Multi-Layered Defensive Line Planned on NATO-Russia Border

Multi-layered defensive line

Poland has unveiled a plan for new defenses along its borders with Russia and Belarus, with the image showing a wall, barbed wire, anti-tank obstacles and vegetation. Poland, a NATO country, has unveiled a new plan for its border designed to protect against attacks from Russia.

Poland’s Defense Ministry on Monday unveiled Operation Eastern Shield, an operation to strengthen its eastern border with Russia and Belarus. It said the effort would be the largest defensive effort on NATO’s eastern flank since the end of World War II in 1945. A diagram released as part of the policy document showed one segment of the planned border zone.

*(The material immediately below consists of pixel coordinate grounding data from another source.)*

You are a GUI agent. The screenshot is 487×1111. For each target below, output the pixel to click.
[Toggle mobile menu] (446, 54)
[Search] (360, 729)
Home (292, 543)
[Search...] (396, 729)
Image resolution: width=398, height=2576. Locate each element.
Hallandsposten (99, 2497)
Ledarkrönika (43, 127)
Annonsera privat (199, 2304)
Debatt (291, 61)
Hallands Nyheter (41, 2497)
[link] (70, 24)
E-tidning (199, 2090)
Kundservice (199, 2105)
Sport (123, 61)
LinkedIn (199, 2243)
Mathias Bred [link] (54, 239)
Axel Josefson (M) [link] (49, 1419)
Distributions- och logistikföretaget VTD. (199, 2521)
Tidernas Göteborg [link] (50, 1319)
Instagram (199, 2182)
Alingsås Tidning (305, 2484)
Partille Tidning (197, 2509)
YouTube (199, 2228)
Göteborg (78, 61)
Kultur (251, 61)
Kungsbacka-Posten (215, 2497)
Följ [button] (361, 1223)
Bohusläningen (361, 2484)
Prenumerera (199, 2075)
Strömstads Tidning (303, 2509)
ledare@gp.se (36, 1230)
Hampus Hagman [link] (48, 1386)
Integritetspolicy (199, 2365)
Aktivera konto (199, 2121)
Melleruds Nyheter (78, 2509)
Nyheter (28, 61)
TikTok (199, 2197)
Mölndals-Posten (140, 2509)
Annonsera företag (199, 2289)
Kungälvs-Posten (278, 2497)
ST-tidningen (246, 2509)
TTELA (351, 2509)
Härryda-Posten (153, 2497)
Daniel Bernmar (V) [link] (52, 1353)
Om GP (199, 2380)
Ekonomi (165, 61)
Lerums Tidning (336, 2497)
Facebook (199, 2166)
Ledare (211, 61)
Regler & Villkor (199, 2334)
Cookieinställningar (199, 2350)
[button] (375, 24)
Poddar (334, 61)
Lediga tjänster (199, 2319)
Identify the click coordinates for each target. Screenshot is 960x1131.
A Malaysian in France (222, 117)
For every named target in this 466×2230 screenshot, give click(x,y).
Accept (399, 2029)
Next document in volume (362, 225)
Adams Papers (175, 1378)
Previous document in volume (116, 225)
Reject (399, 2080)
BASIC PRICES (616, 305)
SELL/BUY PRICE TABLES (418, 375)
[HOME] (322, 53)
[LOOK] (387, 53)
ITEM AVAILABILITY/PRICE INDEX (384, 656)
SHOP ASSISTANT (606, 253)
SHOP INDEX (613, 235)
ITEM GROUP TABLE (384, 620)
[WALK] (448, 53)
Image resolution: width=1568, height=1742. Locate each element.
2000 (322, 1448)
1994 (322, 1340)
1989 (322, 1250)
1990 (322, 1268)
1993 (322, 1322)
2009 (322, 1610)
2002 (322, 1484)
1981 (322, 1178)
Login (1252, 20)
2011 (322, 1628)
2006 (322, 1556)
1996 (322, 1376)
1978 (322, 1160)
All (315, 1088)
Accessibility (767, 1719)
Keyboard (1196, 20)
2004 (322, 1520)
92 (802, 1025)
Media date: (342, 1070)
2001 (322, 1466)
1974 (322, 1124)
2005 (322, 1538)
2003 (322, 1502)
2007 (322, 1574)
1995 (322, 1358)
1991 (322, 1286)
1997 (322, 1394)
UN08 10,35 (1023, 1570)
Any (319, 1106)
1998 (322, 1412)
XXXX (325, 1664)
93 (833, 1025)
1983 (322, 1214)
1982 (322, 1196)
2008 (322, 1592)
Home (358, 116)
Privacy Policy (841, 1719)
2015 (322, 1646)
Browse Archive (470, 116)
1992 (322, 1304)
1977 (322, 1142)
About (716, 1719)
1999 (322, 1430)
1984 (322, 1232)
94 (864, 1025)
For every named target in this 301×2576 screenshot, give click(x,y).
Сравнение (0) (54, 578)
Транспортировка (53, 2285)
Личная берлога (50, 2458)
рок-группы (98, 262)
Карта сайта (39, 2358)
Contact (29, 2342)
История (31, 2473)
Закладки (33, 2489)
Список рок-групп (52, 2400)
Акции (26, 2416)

It included at least eight different types of defenses:

  • A permanent fence
  • Barbed wire
  • Anti-tank ditch
  • Anti-tank hedgehogs
  • Mines
  • Another ditch
  • A layer of vegetation

Officials also announced plans to increase warning and surveillance systems and anti-drone systems, as well as prepare forward operating bases. The Russian-Polish border runs through Kaliningrad (Koenigsberg), a Russian exclave to the north. It also shares a border with Belarus, a dictatorship considered a Russian puppet state that helped Russia invade. Poland shares about 140 miles of border with Russia and about 250 miles with Belarus. It said the Eastern Shield plan would cover a total of 435 miles of border.

Wladyslaw Kosiniak-Kamysz, Poland’s defense minister, said work on the defenses would begin this year and be completed by 2028. Poland’s deputy prime minister put the cost at $2.56 billion. The project is being implemented in cooperation with neighboring Baltic states Estonia, Lithuania and Latvia, with whom Poland has worked to improve security in the region.

All four countries were formerly under Soviet rule and have been outspoken about the prospect of a Russian attack again. Poland and the Baltic states have been Ukraine’s most outspoken allies, advocating for a more radical response than most Western countries. Poland spends a higher percentage of its GDP on defense than any other NATO member, including the United States.